Remarque : 4/5
On imagine le choc. Un après-midi de mi-novembre, la narratrice du nouveau livre de Maylis de Kerangal reçoit un appel d’un numéro comportant l’indicatif régional 02. Au bout du fil, un officier de police judiciaire lui dit de se présenter au commissariat du Havre, le lendemain à neuf heures, dans le cadre d’une affaire la concernant. Le corps d’un homme avait été retrouvé deux jours plus tôt sur la voie publique. En l’occurrence sur une plage populaire, pas comme celles d’en face, de la Côte Fleurie.
Lieu de transit
La voici, retournant involontairement dans la ville occidentale où elle vivait « il y a très, très longtemps » comme elle le dit. Celui où elle a grandi et dont elle se glisse pour être « l’enfant ». Le Havre, « aplati, roulé, rasé par les Alliés », par les bombes explosives et incendiaires de la Royal Air Force en septembre 1944 puis reconstruit. Où elle fut autrefois adolescente en duffle-coat rouge et sac US, puis étudiante qui souhaitait devenir journaliste professionnelle. Aujourd’hui, l’héroïne de « Jour de resac » est doubleuse pour le cinéma, les films documentaires, les livres audio ou encore les spots publicitaires. Maylis de Kerangal encadre étroitement une femme, jamais nommée, que l’on imagine proche de la cinquantaine. Une femme vivant à Paris avec son compagnon imprimeur, Blaise, et leur fille de presque vingt ans, prénommée Maïa. Une femme a vite appris de la bouche du jeune lieutenant Zambra aux cheveux roux que le défunt avait sur lui, dans la poche de son jean, son numéro de téléphone inscrit sur un ticket de cinéma. Une entrée pour un film des frères Coen, « Burn After Reading ». Une comédie projetée à la séance de 21h35 à la Manche, le cinéma du centre-ville…
Une double enquête
L’auteure aux multiples récompenses de « Birth of a Bridge » et « Repairing the Living » tisse parfaitement sa toile. En valorisant au mieux son cadre naturel avec son passé et son présent, ses traces visibles ou enfouies. En jouant parfaitement sur l’ambiance hivernale d’un lieu de transit où transitent tranquillement migrants et trafiquants. En laissant le doute et la confusion dans l’esprit de ses lecteurs sur l’identité de « l’étranger de la digue du Nord », un cadavre « seul comme les pierres » selon les mots du lieutenant Zambra. Et plus encore sur ce qui peut le relier à celui dont elle accompagne le retour vers un port avec tant d’attachement. Où elle a tant vibré et où elle vibrera encore, le temps d’une journée, le 18 novembre 2022. Prise dans les vagues de la mer si proche, dans le flux de ses émotions, de ses souvenirs et des fantômes qui l’habitent.

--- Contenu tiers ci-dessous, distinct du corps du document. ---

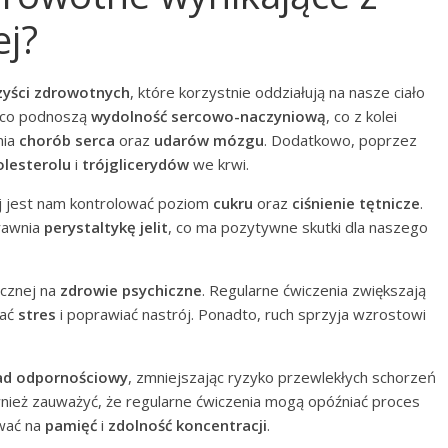
ej?
zyści zdrowotnych
, które korzystnie oddziałują na nasze ciało
ząco podnoszą
wydolność sercowo-naczyniową
, co z kolei
nia
chorób serca
oraz
udarów mózgu
. Dodatkowo, poprzez
olesterolu
i
trójglicerydów
we krwi.
j jest nam kontrolować poziom
cukru
oraz
ciśnienie tętnicze
.
rawnia
perystaltykę jelit
, co ma pozytywne skutki dla naszego
ycznej na
zdrowie psychiczne
. Regularne ćwiczenia zwiększają
wać
stres
i poprawiać nastrój. Ponadto, ruch sprzyja wzrostowi
ad odpornościowy
, zmniejszając ryzyko przewlekłych schorzeń
nież zauważyć, że regularne ćwiczenia mogą opóźniać proces
wać na
pamięć
i
zdolność koncentracji
.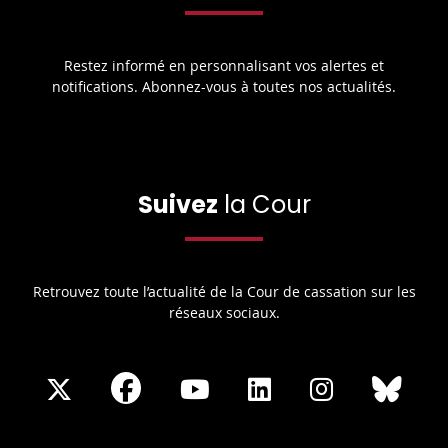
Restez informé en personnalisant vos alertes et
notifications. Abonnez-vous à toutes nos actualités.
Suivez
la Cour
Retrouvez toute l’actualité de la Cour de cassation sur les
réseaux sociaux.
Share
Share
Share
Share
Sha
Share
on
on
on
on
on
on
Facebook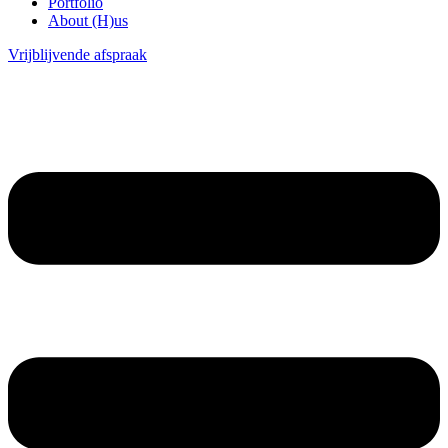
Portfolio
About (H)us
Vrijblijvende afspraak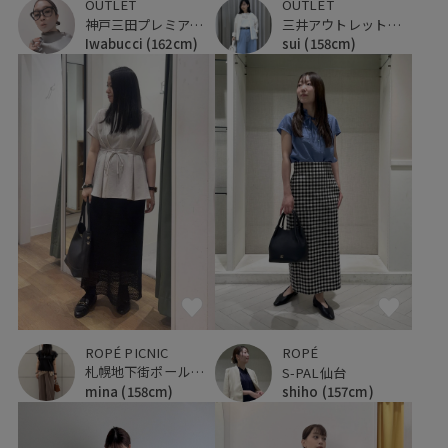
OUTLET
OUTLET
神戸三田プレミアム・アウトレット
三井アウトレットパーク ジャズドリーム長島
Iwabucci
(162cm)
sui
(158cm)
ROPÉ PICNIC
ROPÉ
札幌地下街ポールタウン
S-PAL仙台
mina
(158cm)
shiho
(157cm)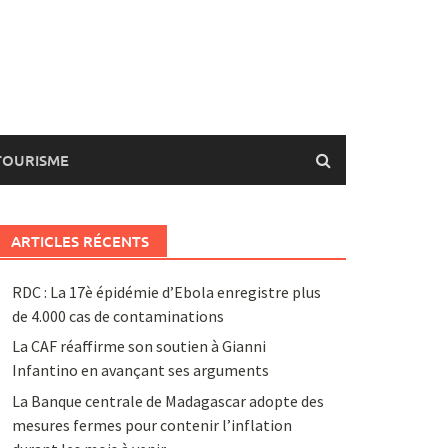
TOURISME
ARTICLES RÉCENTS
RDC : La 17è épidémie d’Ebola enregistre plus
de 4.000 cas de contaminations
La CAF réaffirme son soutien à Gianni
Infantino en avançant ses arguments
La Banque centrale de Madagascar adopte des
mesures fermes pour contenir l’inflation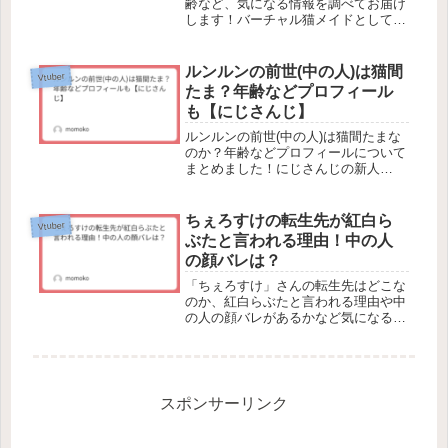
齢など、気になる情報を調べてお届け
します！バーチャル猫メイドとして活
動するVtuberの猫街ももさん！猫耳と
ピンクのツインテールの可愛い見た目
で、イラスト配信や英語実況といった
ルンルンの前世(中の人)は猫間
Vtuber
動画が人気を集める猫街ももさ...
たま？年齢などプロフィール
も【にじさんじ】
ルンルンの前世(中の人)は猫間たまな
のか？年齢などプロフィールについて
まとめました！にじさんじの新人
Vtuber、ルンルンのデビューが話題に
なっています！ルンルンは、2024年6
月19日にデビュー！蘭阜（ランフー）
ちぇろすけの転生先が紅白ら
Vtuber
という架空の街を舞台に活動...
ぶたと言われる理由！中の人
の顔バレは？
「ちぇろすけ」さんの転生先はどこな
のか、紅白らぶたと言われる理由や中
の人の顔バレがあるかなど気になる情
報をまとめてみました。ゲーム配信者
として2020年7月から活動していた
Vtuberさんです。活動名ですが、「天
瑠璃(ラピス)ちぇろ」さんの...
スポンサーリンク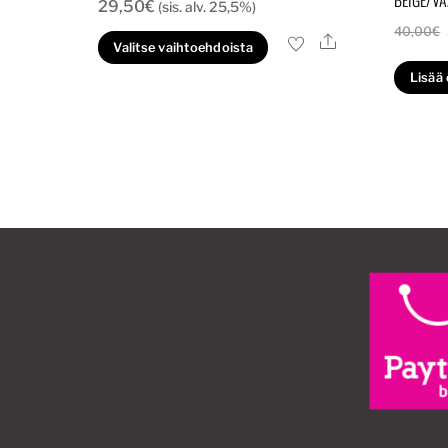
29,50
€
(sis. alv. 25,5%)
40,00
€
Ale
Tällä
Valitse vaihtoehdoista
tuotteella
Lisää
on
useampi
muunnelma.
Voit
tehdä
valinnat
tuotteen
sivulla.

Roman écrit à la première personne, « Jour de resac » propose une double enquête avec, en fond, un nouveau questionnement sur l’importance du corps et de la voix. Cinématographique et littéraire, Le Havre a toujours été une réussite pour Maylis de Kerangal qui l’a notamment mis en fiction dans « Réparer les vivants » et, avant cela, au cœur de « Dans les rapides », un court texte serré qui raconte une vie pleine d’entrain. jeunesse, avec des chansons de Blondie en fond sonore.
Avec l’intense et envoûtant « Jour de resac », Maylis de Kerangal continue d’affirmer son univers sans chercher la facilité. En préférant creuser les failles et explorer les zones d’ombre.
Maylis de Kerangal, « Journée de surf », Verticales, 242 pages, 21 €.